More than 2.2 million people mainly children die in the Third World every year from diseases caused by lack of sanitation and by dirty drinking water. The United Nations says that "the incidence of some illnesses and death could drop by as much as 75 per cent" if adequate clean water and sanitation were provided.
Margaret Beckett, the Secretary of State for the Environment, who is leading Britain's delegation to Bali, describes dealing with this issue as "absolutely key to any prospect of tackling poverty".
The US position is baffling the other countries at the conference because the Bush administration has already agreed a target of halving the number of people without clean drinking water by the same date and this is seen as inseparable from solving the problem of sanitation.
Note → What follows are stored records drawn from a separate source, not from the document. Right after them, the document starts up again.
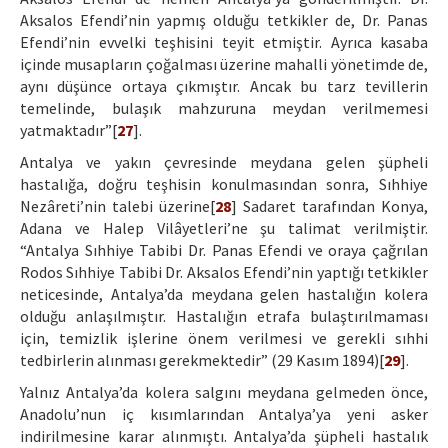
Aksalos Efendi’nin yapmış olduğu tetkikler de, Dr. Panas
Efendi’nin evvelki teşhisini teyit etmiştir. Ayrıca kasaba
içinde musapların çoğalması üzerine mahalli yönetimde de,
aynı düşünce ortaya çıkmıştır. Ancak bu tarz tevillerin
temelinde, bulaşık mahzuruna meydan verilmemesi
yatmaktadır”[
27
].
Antalya ve yakın çevresinde meydana gelen şüpheli
hastalığa, doğru teşhisin konulmasından sonra, Sıhhiye
Nezâreti’nin talebi üzerine[
28
] Sadaret tarafından Konya,
Adana ve Halep Vilâyetleri’ne şu talimat verilmiştir.
“Antalya Sıhhiye Tabibi Dr. Panas Efendi ve oraya çağrılan
Rodos Sıhhiye Tabibi Dr. Aksalos Efendi’nin yaptığı tetkikler
neticesinde, Antalya’da meydana gelen hastalığın kolera
olduğu anlaşılmıştır. Hastalığın etrafa bulaştırılmaması
için, temizlik işlerine önem verilmesi ve gerekli sıhhi
tedbirlerin alınması gerekmektedir” (29 Kasım 1894)[
29
].
Yalnız Antalya’da kolera salgını meydana gelmeden önce,
Anadolu’nun iç kısımlarından Antalya’ya yeni asker
indirilmesine karar alınmıştı. Antalya’da şüpheli hastalık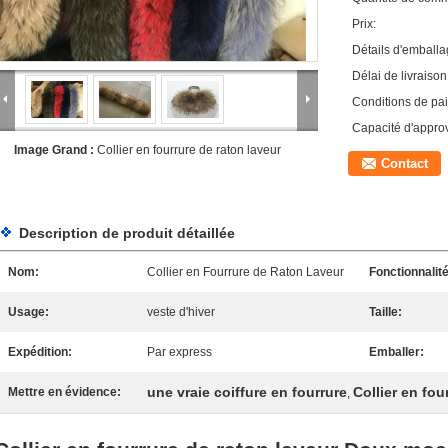
Prix:
Détails d'emballa
Délai de livraison
Conditions de pa
Capacité d'appro
Image Grand :
Collier en fourrure de raton laveur
Contact
Description de produit détaillée
Nom:
Collier en Fourrure de Raton Laveur
Fonctionnalité
Usage:
veste d'hiver
Taille:
Expédition:
Par express
Emballer:
une vraie coiffure en fourrure
Collier en fou
Mettre en évidence:
,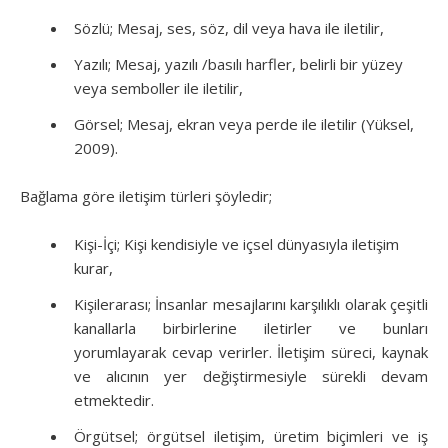
Sözlü; Mesaj, ses, söz, dil veya hava ile iletilir,
Yazılı; Mesaj, yazılı /basılı harfler, belirli bir yüzey
veya semboller ile iletilir,
Görsel; Mesaj, ekran veya perde ile iletilir (Yüksel,
2009).
Bağlama göre iletişim türleri şöyledir;
Kişi-İçi; Kişi kendisiyle ve içsel dünyasıyla iletişim
kurar,
Kişilerarası; İnsanlar mesajlarını karşılıklı olarak çeşitli
kanallarla birbirlerine iletirler ve bunları
yorumlayarak cevap verirler. İletişim süreci, kaynak
ve alıcının yer değiştirmesiyle sürekli devam
etmektedir.
Örgütsel; örgütsel iletişim, üretim biçimleri ve iş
The British officials held a special meeting with the American delegation on Thursday, but did not receive any clear reason for their objection to the plan.
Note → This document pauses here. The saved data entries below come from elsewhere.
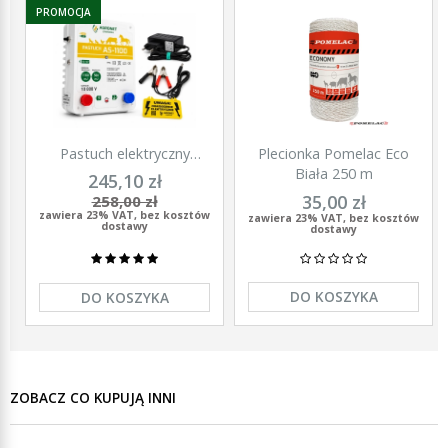
PROMOCJA
Pastuch elektryczny
Plecionka Pomelac Eco
polski elektryzator
Biała 250 m
245,10 zł
uniwersalny Agronet AS-
35,00 zł
258,00 zł
1100 12V/230
zawiera 23% VAT, bez kosztów
zawiera 23% VAT, bez kosztów
dostawy
dostawy
DO KOSZYKA
DO KOSZYKA
ZOBACZ CO KUPUJĄ INNI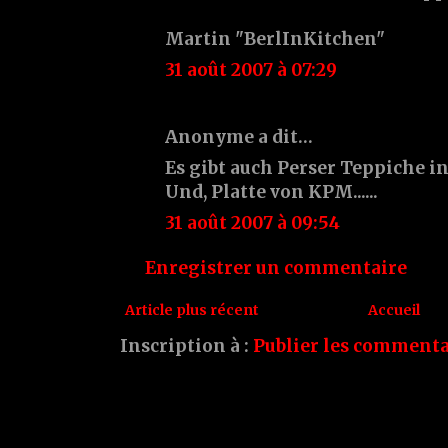
Martin "BerlInKitchen"
31 août 2007 à 07:29
Anonyme a dit…
Es gibt auch Perser Teppiche i
Und, Platte von KPM......
31 août 2007 à 09:54
Enregistrer un commentaire
Article plus récent
Accueil
Inscription à :
Publier les commenta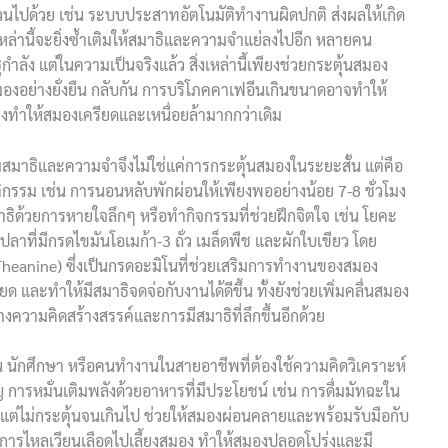
ไปด้วย เช่น ระบบประสาทอัตโนมัติทำงานผิดปกติ ส่งผลให้เกิด
เหล่านี้จะยิ่งซ้ำเติมให้สมาธิและความจำแย่ลงไปอีก หลายคน
ำลัง แต่ในความเป็นจริงแล้ว สิ่งเหล่านี้เพียงช่วยกระตุ้นสมอง
มองอย่างยั่งยืน กลับกัน การบริโภคคาเฟอีนเกินขนาดอาจทำให้
ยิ่งทำให้สมองเครียดและเหนื่อยล้ามากกว่าเดิม
มสมาธิและความจำจึงไม่ใช่แค่การกระตุ้นสมองในระยะสั้น แต่คือ
รม เช่น การนอนหลับพักผ่อนให้เพียงพออย่างน้อย 7-8 ชั่วโมง
ธิด้วยการหายใจลึกๆ หรือทำกิจกรรมที่ช่วยฝึกจิตใจ เช่น โยคะ
ลาที่มีกรดไขมันโอเมก้า-3 ถั่ว เมล็ดพืช และผักใบเขียว โดย
Theanine) ซึ่งเป็นกรดอะมิโนที่ช่วยเสริมการทำงานของสมอง
 และทำให้มีสมาธิจดจ่อกับงานได้ดีขึ้น ทั้งยังช่วยเพิ่มคลื่นสมอง
้างความคิดสร้างสรรค์และการมีสมาธิที่ลึกขึ้นอีกด้วย
รียน นักศึกษา หรือคนทำงานในสายอาชีพที่ต้องใช้ความคิดวิเคราะห์
ญ การหมั่นเติมพลังด้วยอาหารที่มีประโยชน์ เช่น การดื่มมัทฉะใน
นแต่ไม่กระตุ้นจนเกินไป ช่วยให้สมองผ่อนคลายและพร้อมรับมือกับ
พิ่มการไหลเวียนเลือดไปเลี้ยงสมอง ทำให้สมองปลอดโปร่งและมี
The clash over sanitation is only one of a range of issues holding up an agreement on a plan of action to present to the summit. Opec countries are opposing a plan originating from an initiative by Tony Blair to halve the number of people, currently two billion, without any modern sources of energy, mainly by tapping into renewable sources. And the US, Canada, Japan and Australia are objecting to European proposals to make energy consumption in developed countries more environmentally friendly.
Senior British ministers fear that if the Bali conference fails to reach agreement it will be hard for the Johannesburg summit to succeed and the best chance of tackling world poverty in two decades will be lost for the indefinite future.
This came from The Independent, one of Englands more highbrow brownshirt dalies. You know, the same rag that gave us Robert Fisk and the Jenin "massacre"? The same Jew-baiting, sieg-heiling, Pallie-lovin' fishwrapper that presumes that if it ain't a Zionist conspiracy, well, it sure oughtta be?
Wise up, folks! After all, you can buy the poor buckets, or you can turn the page.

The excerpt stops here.